Since σ1 is often perpendicular to the earth’s surface for targets at sufficient depth, the natural fractures we encounter in the pursuit of oil and gas may be sub-vertical to vertical depending on depth. There are exceptions to this situation, such as for shallower targets, for certain positions on some folded structures, and for some strike slip faults where the maximum horizontal stress is greater than the vertical stress. Assessing the stress field may be important in considering the validity of other fracture detecting attributes such as azimuthal AVO analysis. Curvature is a key indicator from which the current, local, strain is illustrated.

Fracture morphology

Fractures may be classified according to morphological descriptions such as: open (uncemented with no change to the original fracture surface), mineralized (which may be partially open), deformed, or vuggy (formed as a result of acidic water percolating through fractures).

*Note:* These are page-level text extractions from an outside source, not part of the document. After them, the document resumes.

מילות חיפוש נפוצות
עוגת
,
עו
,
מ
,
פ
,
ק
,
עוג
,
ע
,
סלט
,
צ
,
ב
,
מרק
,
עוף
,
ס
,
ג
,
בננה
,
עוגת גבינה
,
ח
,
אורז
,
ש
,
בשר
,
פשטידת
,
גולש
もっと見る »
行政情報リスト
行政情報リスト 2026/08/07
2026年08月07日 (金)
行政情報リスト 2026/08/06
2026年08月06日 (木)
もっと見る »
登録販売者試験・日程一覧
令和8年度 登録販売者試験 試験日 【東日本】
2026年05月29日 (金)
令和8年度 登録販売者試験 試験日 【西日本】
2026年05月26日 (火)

The effect that fractures may have on completion and production behaviour depends heavily on their morphology, so an understanding of what kind of fractures may be present is critical. Open fractures typically have very high permeabilities in the direction parallel to the fracture orientation, with permeability being related linearly to fracture density and to the cube of the aperture width of the fracture (Parsons, 1966). Mineralized fractures are often partly open and can have a wide range of permeability. More information on Fracture classification and morphology is found in Nelson’s book.

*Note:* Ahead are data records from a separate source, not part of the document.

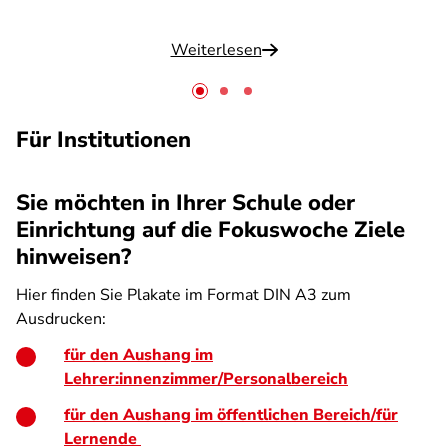
Weiterlesen
Für Institutionen
Sie möchten in Ihrer Schule oder
Einrichtung auf die Fokuswoche Ziele
hinweisen?
Hier finden Sie Plakate im Format DIN A3 zum
Ausdrucken:
für den Aushang im
Lehrer:innenzimmer/Personalbereich
für den Aushang im öffentlichen Bereich/für
Lernende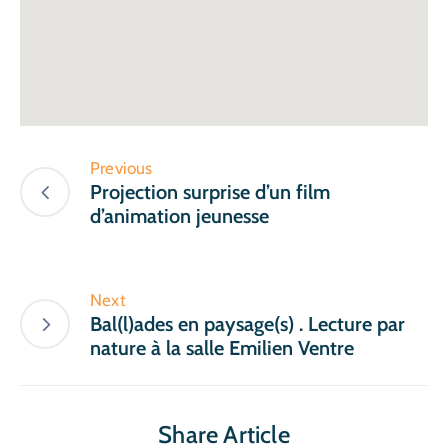
Previous
Projection surprise d’un film
d’animation jeunesse
Next
Bal(l)ades en paysage(s) . Lecture par
nature à la salle Emilien Ventre
Share Article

Whether the fracture morphology is going to be open, mineralized, deformed or vuggy depends heavily on the rock brittleness, and the history of burial, paleo-stress, and in-situ conditions such as pressure, rate of deformation, and diagenetic factors. Although we may encounter any general type of fracture, for our Western Canadian Sedimentary Basin, we commonly encounter fractures caused by compressional stresses, particularly shear fractures. Another thing to keep in mind is that we are most concerned with open or (more likely) partly open fractures here, as it is these types of fractures that have a bearing on the flow capacity of the reservoir. These morphologies are also most likely to be seen on AVAz attributes, although completely filled fractures and deformed fractures may have an anisotropic effect on seismic as well, depending on the infilling material.

Causes of Fracture Density Variation

While there is great utility in considering the nature of the fracture system, as well as the type and morphology of the fractures, we eventually must consider the proximate causes of fracture density variation. Fracture density will always be predicted from curvature in a probabilistic fashion rather than a deterministic one because of the many proximate causal factors at hand (some or many of which we cannot perfectly determine) and the fact that the real earth has variance. Nelson describes the main causes of fracture density variations. Those causes are summarized in Table 1 below:

Table 1
Table 1: Main Causes of Fractures and some of their behaviours.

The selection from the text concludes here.